President of The CW
- In office April 28, 2011 – October 3, 2022
- Preceded by: Dawn Ostroff
- Succeeded by: Dennis Miller

Personal details
- Spouse: Carolyn Martin
- Alma mater: Rockford College John Marshall Law School
- Occupation: Producer, executive

= Mark Pedowitz =

American television executive

Mark Pedowitz is an American entertainment executive. From 2011 to 2022, he was the president, and then chairman and CEO of The CW, after replacing the former president of entertainment Dawn Ostroff. During his time at The CW, Pedowitz oversaw all aspects including programming, sales, marketing, distribution, finance, research and publicity.

==Personal life==

Pedowitz is of Jewish background. His alma maters are Rockford College and the John Marshall Law School. He is married to Carolyn Martin. The couple have no children.

==Career==
Pedowitz began his career in the entertainment industry as an attorney at MCA Inc. in 1979. He was senior vice president of business affairs and administration, MGM/UA Television Production Group, a position he had held since 1987. From 1985–87, Pedowitz was vice president of business affairs and general counsel, The Landsburg Company. From 1980–85, he was vice president of business affairs, Reeves Entertainment. He served as executive vice president, ABC Entertainment Television Group, overseeing all business, legal and financial affairs for ABC Primetime and Touchstone Television, as well as business/legal affairs for ABC Daytime. He joined ABC in 1991 as senior vice president of business affairs and contracts.

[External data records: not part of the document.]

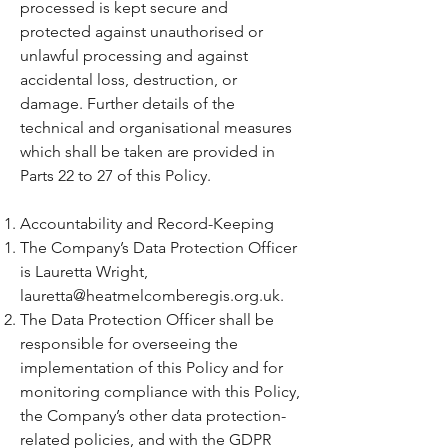
processed is kept secure and
protected against unauthorised or
unlawful processing and against
accidental loss, destruction, or
damage. Further details of the
technical and organisational measures
which shall be taken are provided in
Parts 22 to 27 of this Policy.
Accountability and Record-Keeping
The Company’s Data Protection Officer
is Lauretta Wright,
lauretta@heatmelcomberegis.org.uk
.
The Data Protection Officer shall be
responsible for overseeing the
implementation of this Policy and for
monitoring compliance with this Policy,
the Company’s other data protection-
related policies, and with the GDPR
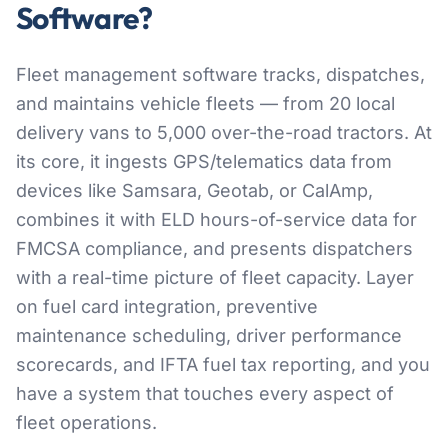
Software?
Fleet management software tracks, dispatches,
and maintains vehicle fleets — from 20 local
delivery vans to 5,000 over-the-road tractors. At
its core, it ingests GPS/telematics data from
devices like Samsara, Geotab, or CalAmp,
combines it with ELD hours-of-service data for
FMCSA compliance, and presents dispatchers
with a real-time picture of fleet capacity. Layer
on fuel card integration, preventive
maintenance scheduling, driver performance
scorecards, and IFTA fuel tax reporting, and you
have a system that touches every aspect of
fleet operations.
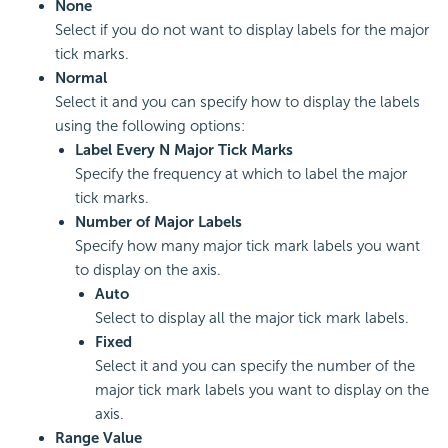
None
Select if you do not want to display labels for the major
tick marks.
Normal
Select it and you can specify how to display the labels
using the following options:
Label Every N Major Tick Marks
Specify the frequency at which to label the major
tick marks.
Number of Major Labels
Specify how many major tick mark labels you want
to display on the axis.
Auto
Select to display all the major tick mark labels.
Fixed
Select it and you can specify the number of the
major tick mark labels you want to display on the
axis.
Range Value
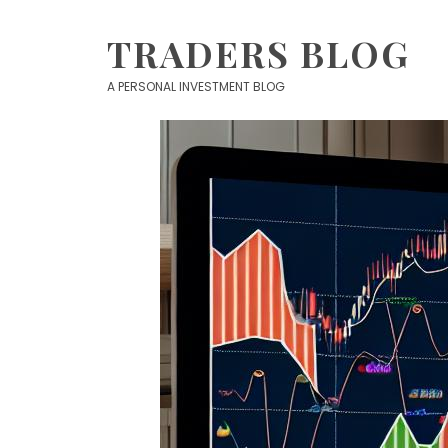
Skip
to
TRADERS BLOG
content
A PERSONAL INVESTMENT BLOG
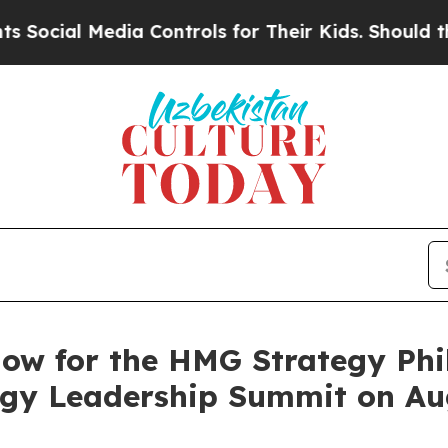
dia Controls for Their Kids. Should the US?
The 
ow for the HMG Strategy Phil
ogy Leadership Summit on Aug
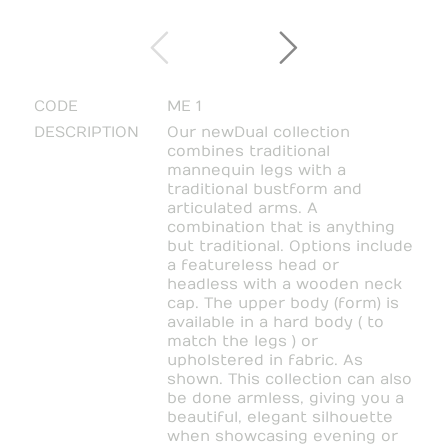
CODE
ME 1
DESCRIPTION
Our new Dual collection
combines traditional
mannequin legs with a
traditional bustform and
articulated arms. A
combination that is anything
but traditional. Options include
a featureless head or
headless with a wooden neck
cap. The upper body (form) is
available in a hard body ( to
match the legs ) or
upholstered in fabric. As
shown. This collection can also
be done armless, giving you a
beautiful, elegant silhouette
when showcasing evening or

Pedowitz in 2010 set up Pine Street Entertainment, a production company which had a first-look deal with Warner Bros. Television. In 2011 he was appointed as the president of The CW. He eventually became the longest-tenured head for a broadcast network and was promoted to the position of chairman and chief executive officer in January 2020.

During his tenure, Pedowitz focused on trying to broaden the audience for The CW, increased the diversity at the network, launched the Arrowverse and made the shows of the network available through The CW app. He also increased the amount of original programming, with the network airing shows on Sunday and Saturday, as well as during the summer. Producer Greg Berlanti credited him with giving many shows that were not successful initially a chance in contrast to other networks.

Pedowitz resigned on October 3, 2022 amidst the acquisition of the channel by Nexstar Media Group and was replaced by Dennis Miller as President. He revived Pine Street Entertainment following his departure. In 2023, Pedowitz and his production company signed with CAA for representation in all areas.